A development team can use automation in the CI setup to incorporate code integration and testing, which reduces time to find bugs and enables faster feedback than when these tasks are carried out manually. Automation tools help teams perform common tests as part of the CI process, such as unit, application programming interface (API) and functional tests. A unit test examines the smallest application components. An API test assesses whether or not an API can reliably perform under its expected load of requests and responses. A functional test typically evaluates larger pieces of the source code to simulate a user workflow or function. With full CI automation, scripts or integration engines manage the movement of new code through tests and build.

This automated approach is often an integral part of a CI/CD pipeline and a DevOps methodology. CD acts as an extension of CI, not an alternative. CI focuses on the build and code testing parts of the development cycle, while CD includes deployment tests and configuration automation. In CD, a development team produces and releases software to production in short cycles. Continuous deployment is a more advanced step, wherein the code releases automatically into production, live to end users.

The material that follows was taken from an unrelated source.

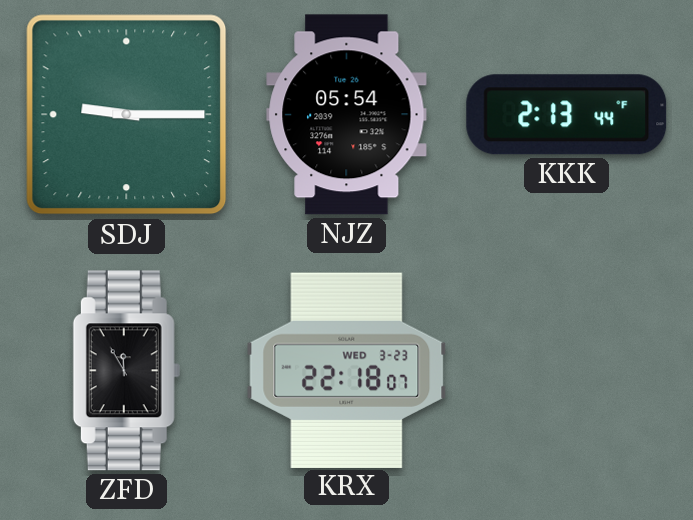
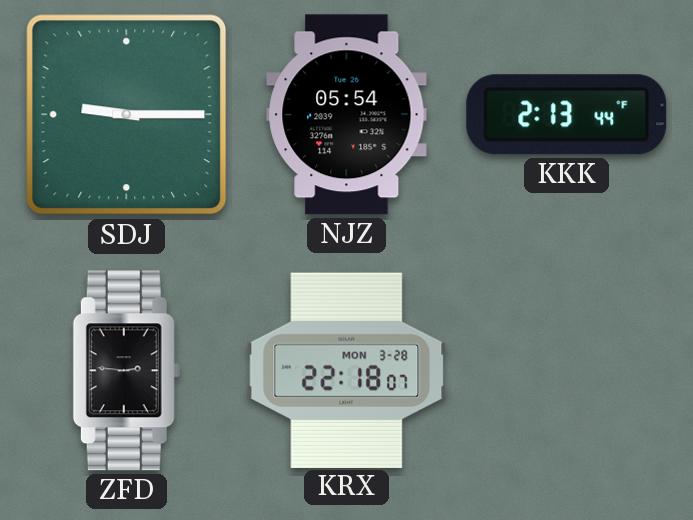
ZFD: 11:55 -> 2:46
KRX date: WED 3-23 -> MON 3-28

Continuous integration and continuous delivery
How continuous integration and continuous delivery fit together.

CI benefits

When it incorporates CI into the development process, a dev team can bring worthwhile benefits to an organization.

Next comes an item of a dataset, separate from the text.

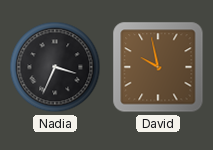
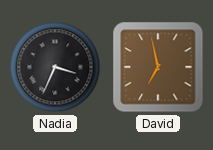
David: 9:58 -> 6:58
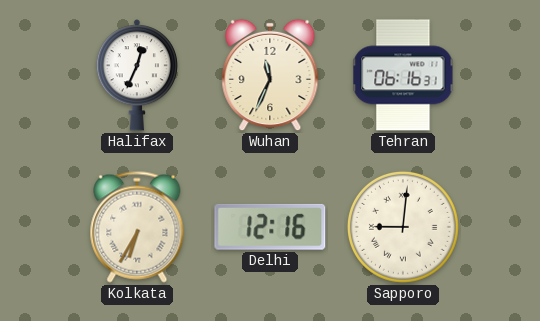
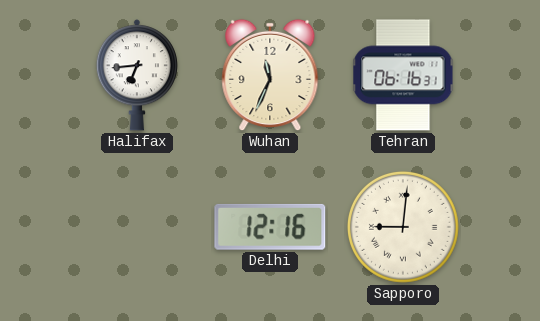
Halifax: 12:34 -> 6:44
Kolkata: 6:35 -> none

CI enables shorter and less disruptive code integrations, as less code is integrated at a time, at a more frequent rate than in other dev approaches, such as waterfall. Similarly, reverted changes are less disruptive, because only isolated changes go out at once.

Bug detection is easier and faster as well, because if a bug surfaces, it will most likely be in the last integrated batch of code. Both of these benefits are the result of increased code visibility, as developers constantly add to the code base.

Continuous integration also enables continual feedback on changes, which can improve a product over time.

CI tools

A development team uses CI software tools to automate parts of the application build and construct a document trail. The following are examples of CI pipeline automation tools commonly found in enterprise IT shops. Many additional tools exist for steps in the CI pipeline, such as Version control, testing, builds and artifact storage, and are too numerous to detail here.

Jenkins is an open source CI automation server. Jenkins can distribute tests and builds over numerous machines. Plug-ins extend Jenkins' feature capabilities, such as those for automated unit tests and test reporting. A developer can create a project build via specific URLs, commits in a version control system, or a pre-scheduled and sequential system. Once a system is tested, Jenkins also supports the ability to deploy code with CD. CloudBees enables the use of Jenkins at enterprise scale.

The open source GitLab repository and platform supports CI/CD. GitLab can run unit and integration tests on multiple machines and can split builds to work over multiple machines to decrease project execution times. The software also supports manual deployments for CD to staging environments and to production environments. GitLab also supports integration with tools such as Atlassian Jira, GitHub and Jenkins.

JetBrains TeamCity is an integration and management server for CI/CD. TeamCity enables developers to test code before they commit changes to a code base. If a test fails, TeamCity sends a notification. TeamCity features Build Grids, which enable developers to run multiple tests and builds for different platforms and environments. TeamCity includes support for Docker, Jira and other programs.